Abstract

One of the major advantages of ultrasound is its ability to image at very high frame rates, which can be exploited to track tissue motion. In this thesis, we focus on two important applications of motion estimation, namely ultrasound elastography and clutter suppression. In both of these applications, the tracking problem poses several technical challenges and as such is an active field of research. In elastography, tracking motion while a tissue undergoes some deformation reveals the physiological condition of the tissue by mapping its mechanical properties. We process ultrasound Radio-Frequency (RF) frames acquired before and after tissue deformation to estimate tissue displacement and eventually tissue strain. We propose a novel ultrasound elastography method where unlike conventional techniques, three ultrasound RF frames are taken into account to devise a cost function consisting of data term, spatial regularization terms and temporal continuity prior. We find the strain map by taking the spatial derivative of frame to frame displacement field estimated by efficient optimization of the aforementioned cost function. Validation with simulation, phantom and in-vivo liver data shows that the proposed technique substantially outperforms the state-of-the-art ultrasound elastography algorithms in terms of conventional quality metrics such as Signal-to-Noise Ratio (SNR), Contrast-to-Noise Ratio (CNR) and Strain Ratio (SR).
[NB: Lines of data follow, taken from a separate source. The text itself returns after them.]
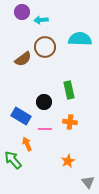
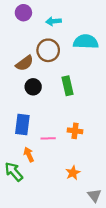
cyan arrow: (41, 20) -> (54, 21), moved
green rectangle: (69, 90) -> (68, 86), moved
black circle: (44, 102) -> (33, 87), moved
blue rectangle: (21, 116) -> (22, 124), turned 66

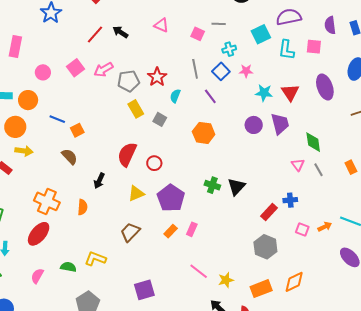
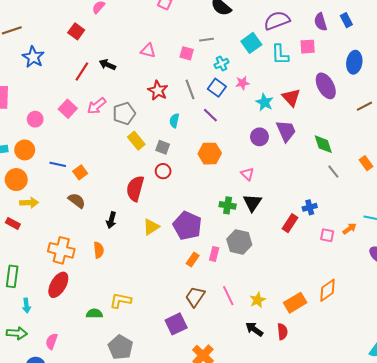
red star: (157, 77) -> (158, 90), moved
cyan star: (264, 93) -> (265, 102), turned 30
red circle: (154, 163) -> (163, 171), moved
pink triangle: (298, 165) -> (247, 174), moved
brown trapezoid: (130, 232) -> (195, 297), moved
gray hexagon: (265, 247) -> (239, 242), moved
pink line: (199, 271) -> (228, 296), turned 36
pink semicircle: (37, 276) -> (52, 341), moved

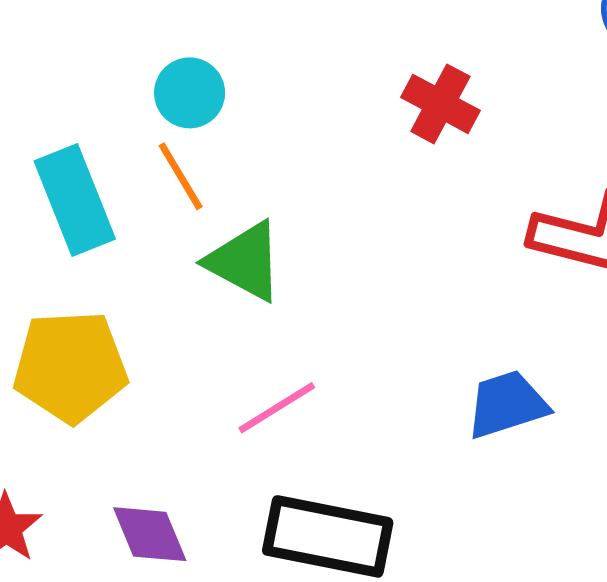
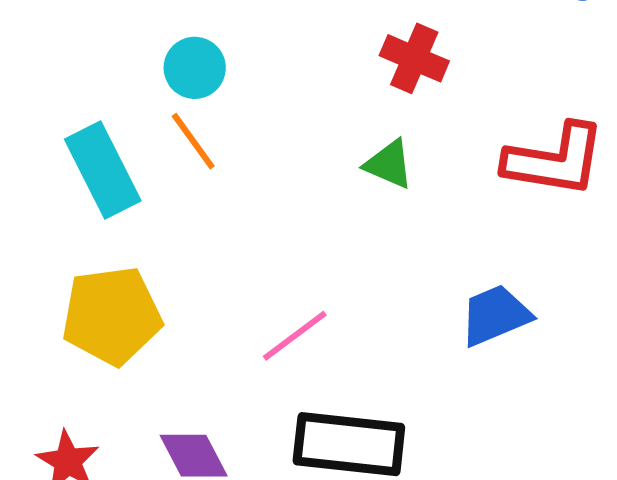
green triangle: (245, 261) -> (389, 164), moved, size x0.7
In clutter suppression, enhancement of blood flow by suppressing the clutter (i.e. non-moving stationary tissue) components is vital for assessing vascular health. In this thesis, a novel technique for suppressing clutter in ultrasound Color Flow Imaging (CFI) has also been proposed. Since the state-of-the-art Singular Value Decomposition (SVD) based technique is highly dependent on the proper selection of the boundaries between different subspaces, it is prone to producing nonoptimal clutter suppressed power Doppler images. In addition, extensive manual intervention typically needed to find the correct subspace ranks makes SVD difficult to be implemented on clinical ultrasound machines. To overcome these limitations, we propose to look at the clutter suppression problem from the standpoint of separating the foreground from the background. Precisely, we adapt the fast Robust Matrix Completion Algorithm (fRMC) where the in-face extended Frank-Wolfe method has been taken into account to decompose the Casorati matrix into low rank clutter and sparse blood components without requiring any manual tuning. We validate the proposed algorithm with simulation, experimental flow phantom, in-vivo animal and human datasets to show that our technique confidently attains the optimal result without requiring any manual intervention.